Imposing sanctions on Israel was the “clear preference” for a majority of those who support the NDP (68 percent); Green Party (59 percent), and Bloc Quebecois (54 percent).

Supporting sanctions on Israel was most popular with Canadians who have higher levels of education, but Canadians of all education levels favoured sanctions over the other options, the survey found.

The poll results “demonstrate that the Trudeau government would have strong majority support if it opposed the annexations, and considerable public support to go further and impose sanctions on Israel. In fact, from a political standpoint, it would be risky for the Trudeau government to stay quiet in the face of this violation of international law planned by Israel.”

Listed as investigators and authors of the survey are Michael Bueckert, Thomas Woodley, and Grafton Ross of Canadians for Justice and Peace in the Middle East; Sheryl Nestel and Stanislav Birko of Independent Jewish Voices Canada; and Ken McEvoy of United Network for Justice and Peace in Palestine-Israel.

As with at least one other past survey conducted by pro-BDS groups, this latest one was dismissed by the Centre for Israel and Jewish Affairs as weighted to arrive at certain conclusions.

“Predictably,” questions were “intentionally biased to skew the answer,” Shimon Koffler Fogel, president and CEO of CIJA, told the CJR.

By “prejudicially” characterizing the lands in question as “Palestinian,” and stating that Israel plans to “formally incorporate” them, the poll’s questions “telegraph to the respondent that the territory is incontrovertibly Palestinian [and is] being stolen by Israel, and [is] not disputed.”
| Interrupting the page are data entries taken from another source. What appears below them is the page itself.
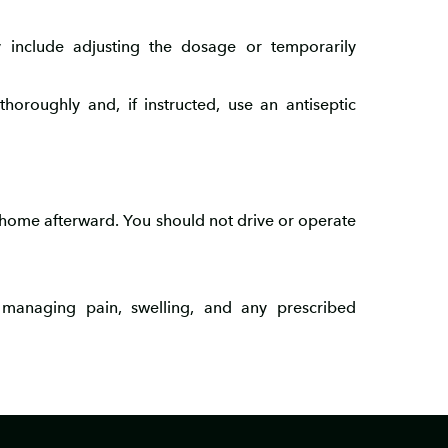
 include adjusting the dosage or temporarily
horoughly and, if instructed, use an antiseptic
 home afterward. You should not drive or operate
r managing pain, swelling, and any prescribed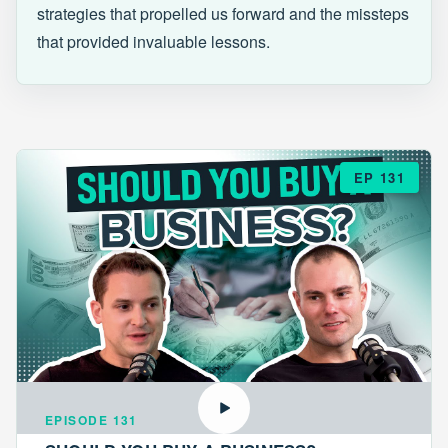
strategies that propelled us forward and the missteps
that provided invaluable lessons.
EP 131
EPISODE 131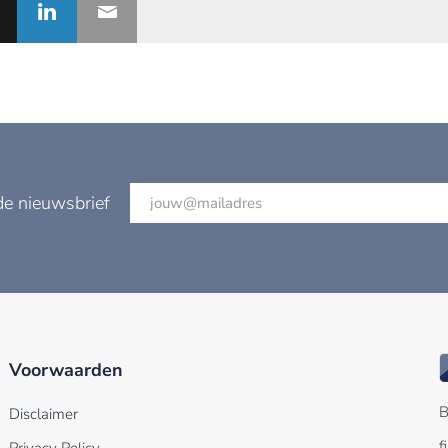
de nieuwsbrief
Voorwaarden
B
Disclaimer
f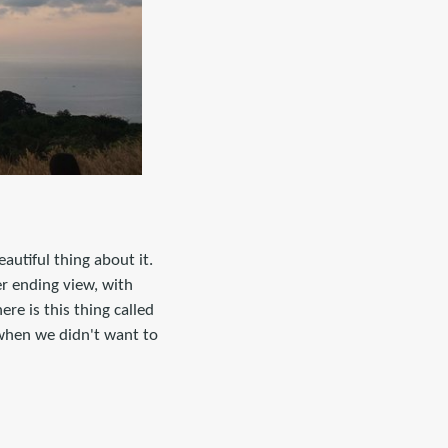
autiful thing about it.
er ending view, with
re is this thing called
 when we didn't want to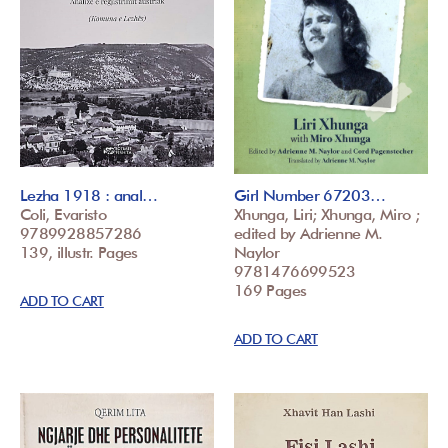
Lezha 1918 : anal…
Girl Number 67203…
Coli, Evaristo
Xhunga, Liri; Xhunga, Miro ;
9789928857286
edited by Adrienne M.
139, illustr. Pages
Naylor
9781476699523
169 Pages
ADD TO CART
ADD TO CART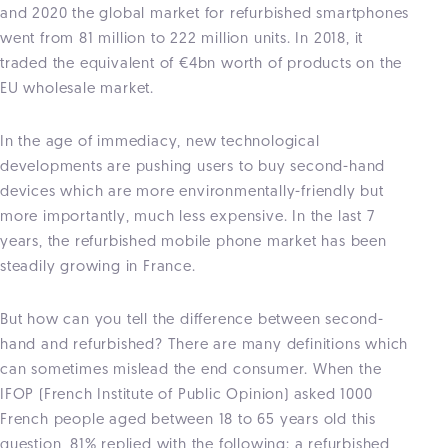
and 2020 the global market for refurbished smartphones
went from 81 million to 222 million units. In 2018, it
traded the equivalent of €4bn worth of products on the
EU wholesale market.
In the age of immediacy, new technological
developments are pushing users to buy second-hand
devices which are more environmentally-friendly but
more importantly, much less expensive. In the last 7
years, the refurbished mobile phone market has been
steadily growing in France.
But how can you tell the difference between second-
hand and refurbished? There are many definitions which
can sometimes mislead the end consumer. When the
IFOP (French Institute of Public Opinion) asked 1000
French people aged between 18 to 65 years old this
question, 81% replied with the following: a refurbished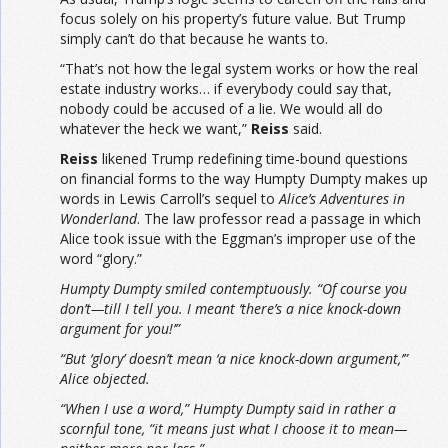
focus solely on his property’s future value. But Trump
simply can’t do that because he wants to.
“That’s not how the legal system works or how the real
estate industry works… if everybody could say that,
nobody could be accused of a lie. We would all do
whatever the heck we want,”
Reiss
said.
Reiss
likened Trump redefining time-bound questions
on financial forms to the way Humpty Dumpty makes up
words in Lewis Carroll’s sequel to
Alice’s Adventures in
Wonderland
. The law professor read a passage in which
Alice took issue with the Eggman’s improper use of the
word “glory.”
Humpty Dumpty smiled contemptuously. “Of course you
don’t—till I tell you. I meant ‘there’s a nice knock-down
argument for you!’”
“But ‘glory’ doesn’t mean ‘a nice knock-down argument,’”
Alice objected.
“When I use a word,” Humpty Dumpty said in rather a
scornful tone, “it means just what I choose it to mean—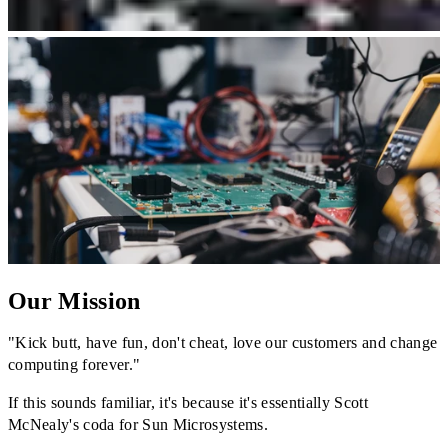
Our Mission
"Kick butt, have fun, don't cheat, love our customers and change
computing forever."
If this sounds familiar, it's because it's essentially Scott
McNealy's coda for Sun Microsystems.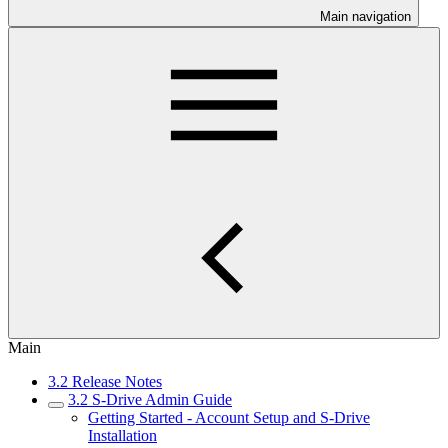
Main navigation
Main
3.2 Release Notes
3.2 S-Drive Admin Guide
Getting Started - Account Setup and S-Drive
Installation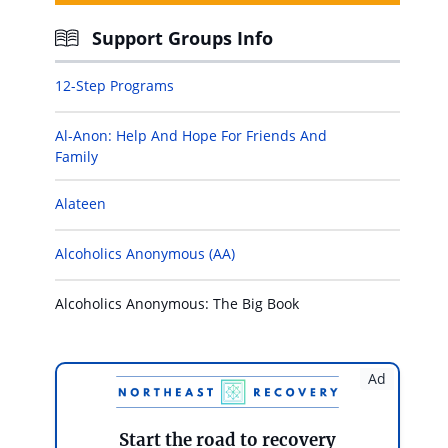
Support Groups Info
12-Step Programs
Al-Anon: Help And Hope For Friends And
Family
Alateen
Alcoholics Anonymous (AA)
Alcoholics Anonymous: The Big Book
Ad
Start the road to recovery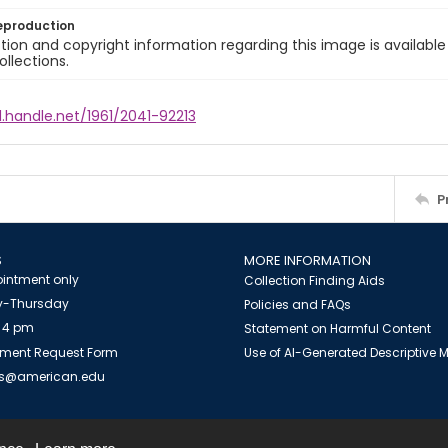
eproduction
ion and copyright information regarding this image is available
ollections.
l.handle.net/1961/2041-92213
P
S
MORE INFORMATION
intment only
Collection Finding Aids
-Thursday
Policies and FAQs
 4 pm
Statement on Harmful Content
ment Request Form
Use of AI-Generated Descriptive
es@american.edu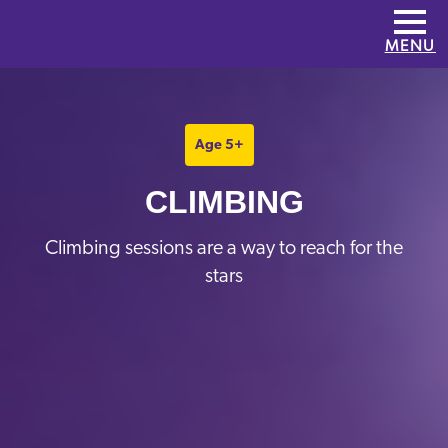
Skip to main content
MENU
Age 5+
CLIMBING
Climbing sessions are a way to reach for the
stars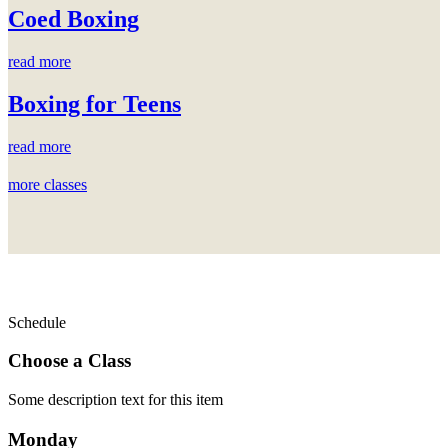
Coed Boxing
read more
Boxing for Teens
read more
more classes
Schedule
Choose a Class
Some description text for this item
Monday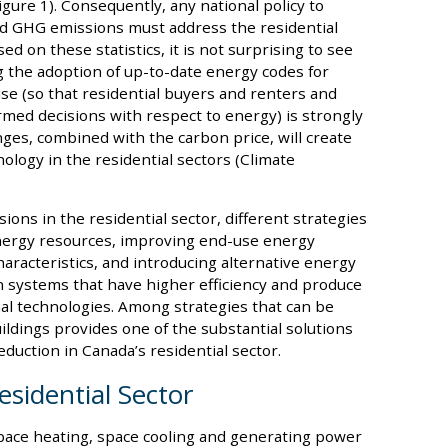
gure 1). Consequently, any national policy to
d GHG emissions must address the residential
d on these statistics, it is not surprising to see
g the adoption of up-to-date energy codes for
use (so that residential buyers and renters and
med decisions with respect to energy) is strongly
s, combined with the carbon price, will create
ology in the residential sectors (Climate
s in the residential sector, different strategies
nergy resources, improving end-use energy
aracteristics, and introducing alternative energy
n systems that have higher efficiency and produce
l technologies. Among strategies that can be
uildings provides one of the substantial solutions
uction in Canada’s residential sector.
esidential Sector
space heating, space cooling and generating power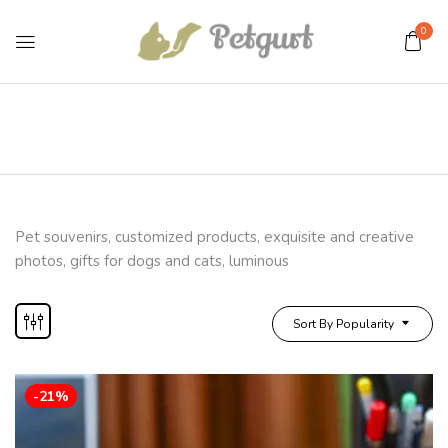
0
Pet souvenirs, customized products, exquisite and creative
photos, gifts for dogs and cats, luminous
Sort By Popularity
-21%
In doing so, “the poll seeks to exploit a generic tendency on the part of Canadians to express support for the perceived underdog,” Fogel noted.

Notwithstanding the “serious deficiencies” in the survey questions and the “dubious” motivations of the report’s sponsors, “a majority” of Canadians have indicated their opposition to any changes to Canada-Israel relations, Fogel said.

An extensive Environics survey conducted last year found a plurality of respondents endorsed Canada’s level of support for Israel, but a “significant” minority said it was not supportive enough.

However, that was before Israeli Prime Minister Benjamin Netanyahu announced plans to unilaterally annex about 30 percent of the West Bank by July 1.

The latest poll comes as more than 100 prominent Canadians – former diplomats and cabinet ministers, as well as rabbis, academics, authors, and human rights advocates – signed letters asking the government to forcefully oppose Israel’s proposed annexation.